Fistula treatment — surgery is the only cure:
Simple fistulas: Fistulotomy — the track is laid open and allowed to heal from the inside out. High success rate, minimal risk to continence.
Complex or high fistulas: LIFT procedure (Ligation of the Intersphincteric Fistula Tract), seton placement, or video-assisted anal fistula treatment (VAAFT). These are used when a standard fistulotomy would risk damage to the sphincter.
Fistulas have a recurrence rate of 10-20% even after surgery, depending on complexity. This is normal — not a surgical failure. It’s the nature of the condition.
FAQ: What People Actually Search Before Booking an Appointment
Q: Can piles go away on their own?
Grade 1 piles sometimes resolve with dietary changes alone — more fiber, more water, no straining. Grade 2 onwards rarely resolves completely without some form of treatment. Self-management can control symptoms, but it won’t fix the underlying venous swelling permanently.
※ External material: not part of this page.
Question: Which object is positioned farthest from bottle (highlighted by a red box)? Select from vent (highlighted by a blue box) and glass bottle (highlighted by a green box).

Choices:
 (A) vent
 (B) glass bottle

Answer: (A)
Q: Is a fissure more painful than piles?
In most cases, yes. The pain from a fissure — especially the post-defecation spasm — is often described as the worst part of the condition. Some patients say they start avoiding the toilet because of it, which makes constipation worse, which worsens the fissure. It becomes a cycle.
Q: Do fistulas require surgery every time?
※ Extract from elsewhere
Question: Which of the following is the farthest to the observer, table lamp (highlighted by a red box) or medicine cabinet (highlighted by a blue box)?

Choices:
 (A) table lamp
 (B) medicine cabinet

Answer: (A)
Almost always, yes. There is no medication that closes a fistula track. Fibrin glue and fistula plugs have been tried with limited success. Surgery — in one form or another — is the standard of care. The good news is that modern techniques like LIFT and VAAFT have significantly reduced complication rates.
Q: Can I have a fistula without having had an abscess?
It’s uncommon but not impossible. Some fistulas develop from Crohn’s disease, tuberculosis, or trauma without a clinically obvious abscess. But in the majority of cases — roughly 85-90% — there is a history of anal abscess, even if the patient didn’t recognize it as one at the time.
Q: How long does recovery take after piles surgery?
Conventional hemorrhoidectomy: 2-4 weeks before returning to normal activity. Stapled hemorrhoidopexy (MIPH/PPH): faster — most patients are back to normal in 1-2 weeks. Rubber band ligation is an in-office procedure with minimal downtime — most people return to work the same day or next day.
Q: Are these conditions related to cancer?
Piles, fissures, and fistulas are not cancerous. But some early colorectal cancers can present with similar symptoms — bleeding, change in bowel habits, discomfort. This is why persistent rectal bleeding should always be evaluated by a doctor, especially if you’re over 40 or have a family history of colorectal cancer. Don’t assume it’s just piles.